Activity
A faithful, complete copy of the entries below is required, with images removed.

Extracted records

===============

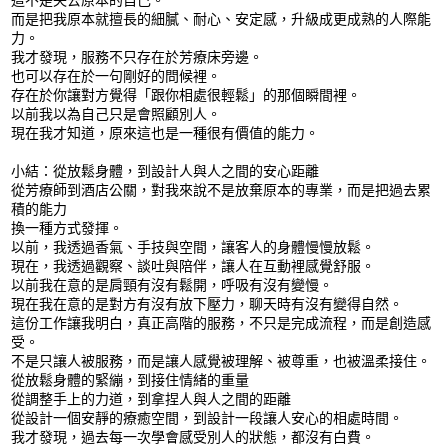
而是把我原本就擅長的細膩、耐心、安定感，升級成更成熟的人際能
力。
我才發現，服務不只存在於芳療床旁邊。
也可以存在於一句剛好的問候裡。
存在於你讓對方覺得「跟你相處很輕鬆」的那個瞬間裡。
以前我以為自己只是會照顧別人。
現在我才知道，原來這也是一種很有價值的能力。
小結：從放鬆身體，到設計人與人之間的安心距離
從芳療師到酒店公關，對我來說不是放棄原本的專業，而是把過去累
積的能力
換一種方式發揮。
以前，我透過香氣、手技與空間，讓客人的身體慢慢放鬆。
現在，我透過觀察、談吐與陪伴，讓人在互動裡感覺舒服。
以前我在意的是肩頸有沒有鬆開，呼吸有沒有變慢。
現在我在意的是對方有沒有放下壓力，聊天時有沒有變得自然。
這份工作讓我明白，真正高階的服務，不只是完成流程，而是創造感
受。
不是只讓人被服務，而是讓人感覺被理解、被尊重，也被溫柔接住。
從放鬆身體的緊繃，到接住情緒的重量
從調整手上的力道，到拿捏人與人之間的距離
從設計一個安靜的療癒空間，到設計一段讓人安心的相處時間。
我才發現，過去每一次學會感受別人的狀態，都沒有白費。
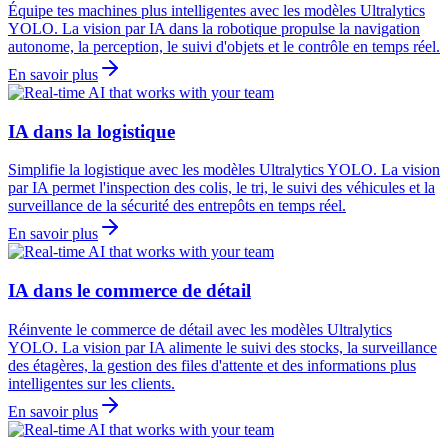
Équipe tes machines plus intelligentes avec les modèles Ultralytics
YOLO. La vision par IA dans la robotique propulse la navigation
autonome, la perception, le suivi d'objets et le contrôle en temps réel.
En savoir plus
IA dans la logistique
Simplifie la logistique avec les modèles Ultralytics YOLO. La vision
par IA permet l'inspection des colis, le tri, le suivi des véhicules et la
surveillance de la sécurité des entrepôts en temps réel.
En savoir plus
IA dans le commerce de détail
Réinvente le commerce de détail avec les modèles Ultralytics
YOLO. La vision par IA alimente le suivi des stocks, la surveillance
des étagères, la gestion des files d'attente et des informations plus
intelligentes sur les clients.
En savoir plus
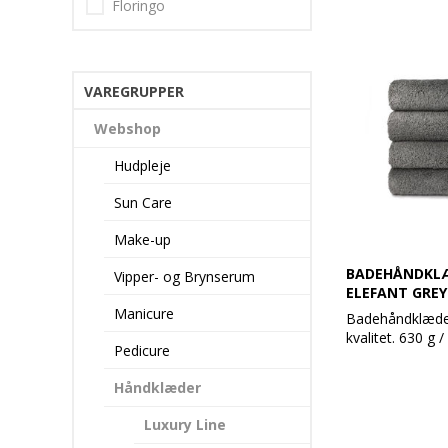
Floringo
VAREGRUPPER
Webshop
Hudpleje
Sun Care
Make-up
BADEHÅNDKLÆ
Vipper- og Brynserum
ELEFANT GREY
Manicure
Badehåndklæde 
kvalitet. 630 g /
Pedicure
Super lækre hån
Håndklæder
moderne design
Håndklæderne h
Luxury Line
sugeevne og hol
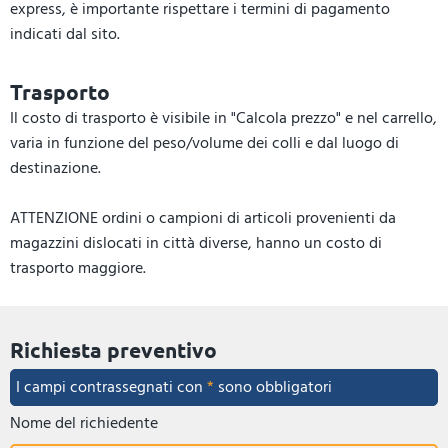
express, è importante rispettare i termini di pagamento
indicati dal sito.
Trasporto
Il costo di trasporto è visibile in "Calcola prezzo" e nel carrello,
varia in funzione del peso/volume dei colli e dal luogo di
destinazione.
ATTENZIONE ordini o campioni di articoli provenienti da
magazzini dislocati in città diverse, hanno un costo di
trasporto maggiore.
Richiesta preventivo
I campi contrassegnati con
*
sono obbligatori
Nome del richiedente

===============

Answer for the task
而是把我原本就擅長的細膩、耐心、安定感，升級成更成熟的人際能
力。
我才發現，服務不只存在於芳療床旁邊。
也可以存在於一句剛好的問候裡。
存在於你讓對方覺得「跟你相處很輕鬆」的那個瞬間裡。
以前我以為自己只是會照顧別人。
現在我才知道，原來這也是一種很有價值的能力。
小結：從放鬆身體，到設計人與人之間的安心距離
從芳療師到酒店公關，對我來說不是放棄原本的專業，而是把過去累
積的能力
換一種方式發揮。
以前，我透過香氣、手技與空間，讓客人的身體慢慢放鬆。
現在，我透過觀察、談吐與陪伴，讓人在互動裡感覺舒服。
以前我在意的是肩頸有沒有鬆開，呼吸有沒有變慢。
現在我在意的是對方有沒有放下壓力，聊天時有沒有變得自然。
這份工作讓我明白，真正高階的服務，不只是完成流程，而是創造感
受。
不是只讓人被服務，而是讓人感覺被理解、被尊重，也被溫柔接住。
從放鬆身體的緊繃，到接住情緒的重量
從調整手上的力道，到拿捏人與人之間的距離
從設計一個安靜的療癒空間，到設計一段讓人安心的相處時間。
我才發現，過去每一次學會感受別人的狀態，都沒有白費。
Équipe tes machines plus intelligentes avec les modèles Ultralytics
YOLO. La vision par IA dans la robotique propulse la navigation
autonome, la perception, le suivi d'objets et le contrôle en temps réel.
En savoir plus
IA dans la logistique
Simplifie la logistique avec les modèles Ultralytics YOLO. La vision
par IA permet l'inspection des colis, le tri, le suivi des véhicules et la
surveillance de la sécurité des entrepôts en temps réel.
En savoir plus
IA dans le commerce de détail
Réinvente le commerce de détail avec les modèles Ultralytics
YOLO. La vision par IA alimente le suivi des stocks, la surveillance
des étagères, la gestion des files d'attente et des informations plus
intelligentes sur les clients.
En savoir plus
Floringo
VAREGRUPPER
Webshop
Hudpleje
Sun Care
Make-up
BADEHÅNDKLÆ
Vipper- og Brynserum
ELEFANT GREY
Manicure
Badehåndklæde 
kvalitet. 630 g /
Pedicure
Super lækre hån
Håndklæder
moderne design
Håndklæderne h
Luxury Line
sugeevne og hol
express, è importante rispettare i termini di pagamento
indicati dal sito.
Trasporto
Il costo di trasporto è visibile in "Calcola prezzo" e nel carrello,
varia in funzione del peso/volume dei colli e dal luogo di
destinazione.
ATTENZIONE ordini o campioni di articoli provenienti da
magazzini dislocati in città diverse, hanno un costo di
trasporto maggiore.
Richiesta preventivo
I campi contrassegnati con
*
sono obbligatori
Nome del richiedente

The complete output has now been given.